Keywords

1 Introduction

In traditional MIMO system, a base station is usually mounted with multiple antennas and simultaneously serves multiple users. This kind of system has been widely utilized in mobile communication to enhance data throughput and link range without demanding additional bandwidth or transmit power [1, 2]. Beneficial from this advantage, MIMO technology plays a significant role in the majority of up-to-date wireless communication standards, such as 4G LTE and LTE-Advanced [3]. However, due to the constantly increasing demands for higher data rates, these systems are already approaching their throughout limits. In order to utilize resources more efficiently, reduce interference, improve the transmission rate and robustness, an emerging technique referred to as massive MIMO which employs antenna arrays with a few hundred of antennas at base station is proposed in recent years [4, 5]. It has been regarded as an enabler for the development of future broadband wireless networks and the next generation mobile communication systems [6, 7].

It is not trivial to establish a practical system to gain the extremely attractive advantages of massive MIMO technology and low-complexity signal detection algorithms are of an actual interest in system uplink when the number of single-antenna users is getting tremendously large [4]. Many signal detection algorithms that work very efficiently in conventional MIMO systems fail in massive MIMO systems because of computational complexity or performance. For examples, the complexity of the maximum likelihood (ML) detector, which is optimal among the hard decision methods, grows exponentially with the modulation order and the number of transmit antennas. The fix-complexity sphere decoding (FSD) [8] and tabu search(TS) [9] algorithms are put forward to obtain quasi-optimal performance, but their complexity is not affordable when the configuration of MIMO system is large or the modulation order is high [10]. One has no choice but to turn to linear detection algorithms such as zero-forcing (ZF) and MMSE due to their relatively low complexity and good bit error(BER) performance for multiuser massive MIMO systems [4], but such algorithms still require complexity of \(O(K^3) \) for calculating a matrix inversion, where K is the number of single antennas user. Therefore, many efforts have been dedicated to relieving the burdensome high complexity problem for practical detector design.

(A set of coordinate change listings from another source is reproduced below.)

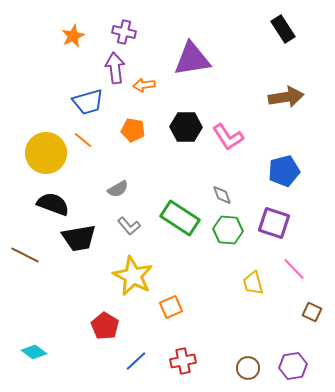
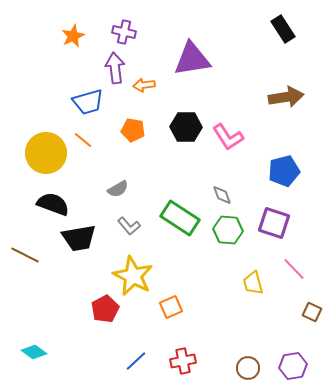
red pentagon: moved 17 px up; rotated 12 degrees clockwise
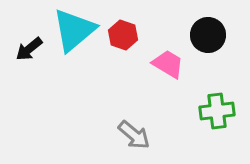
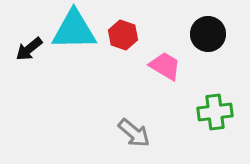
cyan triangle: rotated 39 degrees clockwise
black circle: moved 1 px up
pink trapezoid: moved 3 px left, 2 px down
green cross: moved 2 px left, 1 px down
gray arrow: moved 2 px up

In [11], Neumann series expansion was proposed to approximate the matrix inversion in LMMSE detection, the performance and computational complexity of which scaled with the number of selected terms of Neumann series. However, when the number of selected terms was larger than two, the complexity of Neumann series expansion method was the same as that of the exact matrix inversion based detection method. In [12], Richardson iteration was proposed to avoid complicated matrix inversion, but the tradeoff between the signal detection performance and computational complexity did not meet expectations. In this paper, we first propose the WSSOR method to avoid direct matrix inversion on the premise of LMMSE filtering matrix is symmetric positive definite in massive MIMO systems and maintain good performance at same time. Then we present a proper initial solution, relaxation parameter and scope of the weighting factor to speed up the convergence rate.

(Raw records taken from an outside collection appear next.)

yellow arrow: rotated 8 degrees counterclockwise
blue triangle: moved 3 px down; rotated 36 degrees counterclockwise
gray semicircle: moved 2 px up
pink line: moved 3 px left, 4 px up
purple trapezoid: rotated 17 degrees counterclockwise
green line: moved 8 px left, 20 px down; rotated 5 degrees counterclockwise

The rest of paper is organized as follows: Sect. 2 introduces the general massive MIMO system model. Section 3 proposes the WSSOR-based signal detector. Simulation results are given in Sect. 4. Section 5 provides a summary of our findings and concludes the paper.

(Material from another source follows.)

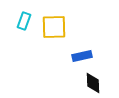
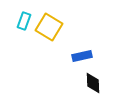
yellow square: moved 5 px left; rotated 32 degrees clockwise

Notations: Lower-case and upper-case boldface symbols are used to represent column vectors and matrices, respectively. The superscripts T, H and \(-1\) respectively denote the transpose, conjugate-transpose and inverse of a matrix. \(\mathbf {Tr}(.)\) denotes the trace and \(\mathbf {I}_K \) is the \(K\times K \) identity matrix.

2 Massive MIMO System Model

Suppose an uplink multiuser massive MIMO system is composed of N receive antennas at the base station and K single-antenna user equipments \((K\le N) \). Let \(\mathbf {x}_c=[x_1,x_2,\dots ,x_K]^T\) stand for the vector containing the symbols simultaneously transmitted by all the users, where \(x_k\in \mathbb {B}\) is the symbol transmitted from the k-th user and \(\mathbb {B}\) is the modulation alphabet. Let \(\mathbf {H}_c\in \mathbb {C}^{N\times K}\) represent the channel coefficient matrix, whose entries are assumed to be independently and identically distributed. Therefore, the received signal vector \(\mathbf {y}_c \) at the base station can be denoted as

$$\begin{aligned} \mathbf {y}_c=\mathbf {H}_c\mathbf {x}_c+\mathbf {z}_c. \end{aligned}$$
(1)

where \(\mathbf {z}_c \) is the additive white Gaussian noise vector with its entries follow the Gaussian distribution \(\mathbb {C}\mathcal {N}(0,\sigma ^2) \).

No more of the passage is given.